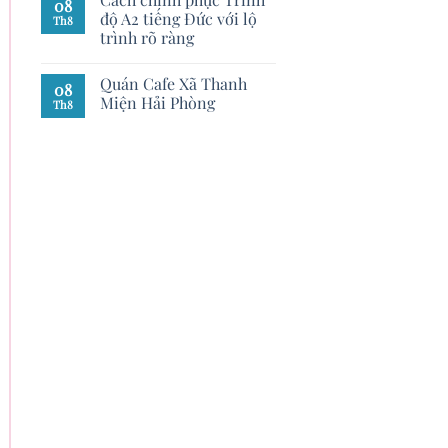
08
độ A2 tiếng Đức với lộ
Th8
trình rõ ràng
Quán Cafe Xã Thanh
08
Miện Hải Phòng
Th8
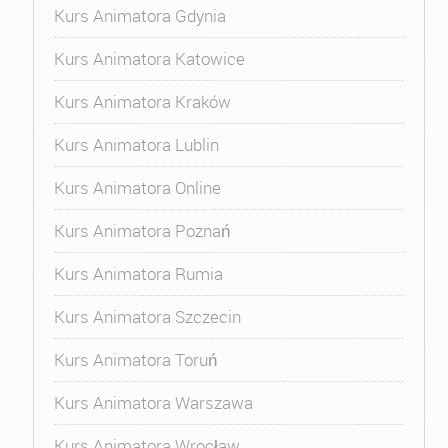
Kurs Animatora Gdynia
Kurs Animatora Katowice
Kurs Animatora Kraków
Kurs Animatora Lublin
Kurs Animatora Online
Kurs Animatora Poznań
Kurs Animatora Rumia
Kurs Animatora Szczecin
Kurs Animatora Toruń
Kurs Animatora Warszawa
Kurs Animatora Wrocław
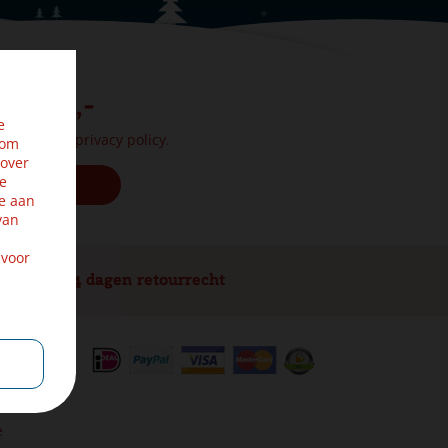
. € 25,-
e
onform onze
privacy policy.
 om
 over
ze
e aan
van
 voor
14 dagen retourrecht
e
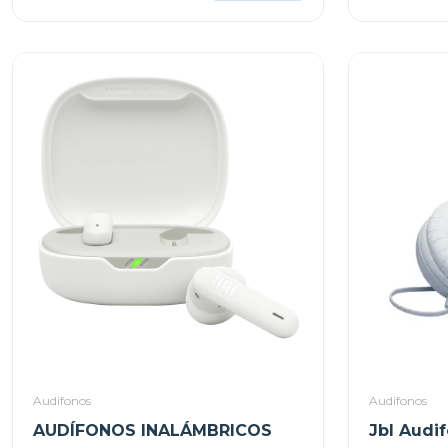
Audifonos
Audifonos
AUDÍFONOS INALÁMBRICOS
Jbl Audi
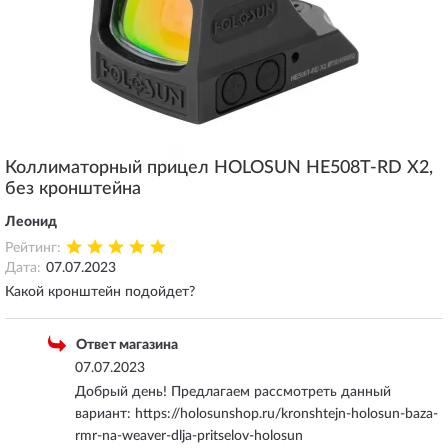
Коллиматорный прицел HOLOSUN HE508T-RD X2,
без кронштейна
Леонид
Рейтинг:
Дата:
07.07.2023
Какой кронштейн подойдет?
Ответ магазина
07.07.2023
Добрый день! Предлагаем рассмотреть данный
вариант: https://holosunshop.ru/kronshtejn-holosun-baza-
rmr-na-weaver-dlja-pritselov-holosun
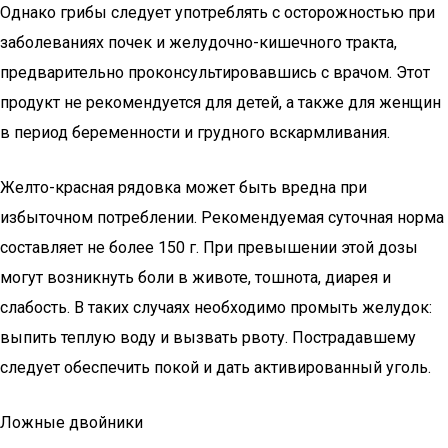
Однако грибы следует употреблять с осторожностью при
заболеваниях почек и желудочно-кишечного тракта,
предварительно проконсультировавшись с врачом. Этот
продукт не рекомендуется для детей, а также для женщин
в период беременности и грудного вскармливания.
Желто-красная рядовка может быть вредна при
избыточном потреблении. Рекомендуемая суточная норма
составляет не более 150 г. При превышении этой дозы
могут возникнуть боли в животе, тошнота, диарея и
слабость. В таких случаях необходимо промыть желудок:
выпить теплую воду и вызвать рвоту. Пострадавшему
следует обеспечить покой и дать активированный уголь.
Ложные двойники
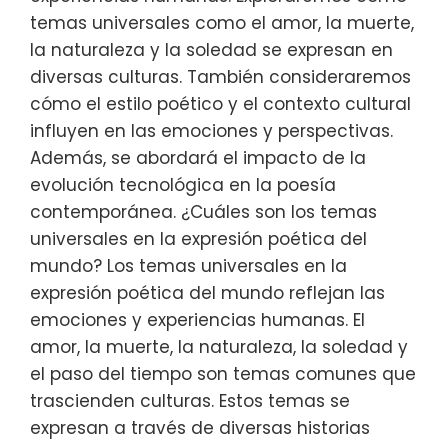
temas universales como el amor, la muerte,
la naturaleza y la soledad se expresan en
diversas culturas. También consideraremos
cómo el estilo poético y el contexto cultural
influyen en las emociones y perspectivas.
Además, se abordará el impacto de la
evolución tecnológica en la poesía
contemporánea. ¿Cuáles son los temas
universales en la expresión poética del
mundo? Los temas universales en la
expresión poética del mundo reflejan las
emociones y experiencias humanas. El
amor, la muerte, la naturaleza, la soledad y
el paso del tiempo son temas comunes que
trascienden culturas. Estos temas se
expresan a través de diversas historias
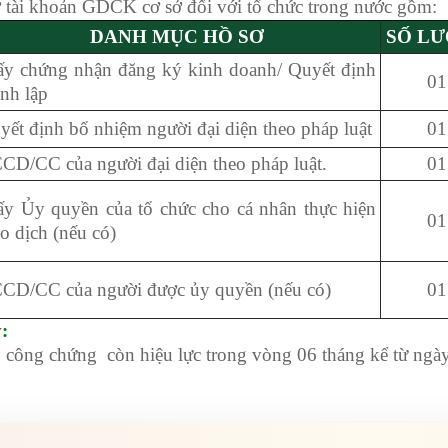
 tài khoản GDCK cơ sở đối với tổ chức trong nước gồm:
DANH MỤC HỒ SƠ
SỐ L
ấy chứng nhận đăng ký kinh doanh/ Quyết định
01
ành lập
yết định bổ nhiệm người đại diện theo pháp luật
01
CD/CC của người đại diện theo pháp luật.
01
ấy Ủy quyền của tổ chức cho cá nhân thực hiện
01
ao dịch (nếu có)
CD/CC của người được ủy quyền (nếu có)
01
:
 công chứng còn hiệu lực trong vòng 06 tháng kể từ ngày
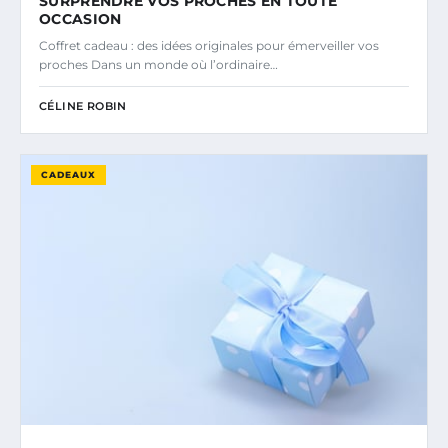
SURPRENDRE VOS PROCHES EN TOUTE
OCCASION
Coffret cadeau : des idées originales pour émerveiller vos
proches Dans un monde où l’ordinaire…
CÉLINE ROBIN
CADEAUX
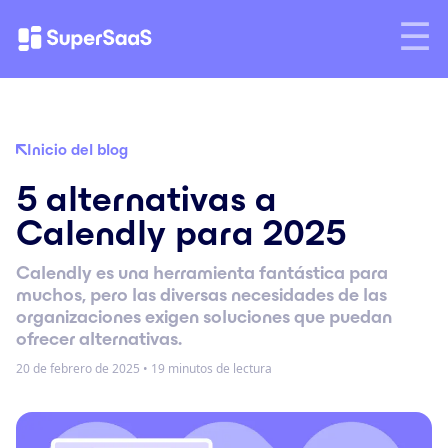
Inicio del blog
5 alternativas a
Calendly para 2025
Calendly es una herramienta fantástica para
muchos, pero las diversas necesidades de las
organizaciones exigen soluciones que puedan
ofrecer alternativas.
20 de febrero de 2025
•
19 minutos de lectura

------------------------------------------------

● Assignment
Reproduce each line in the listing above that mentions the string "luật".

● Result below
yết định bổ nhiệm người đại diện theo pháp luật
CD/CC của người đại diện theo pháp luật.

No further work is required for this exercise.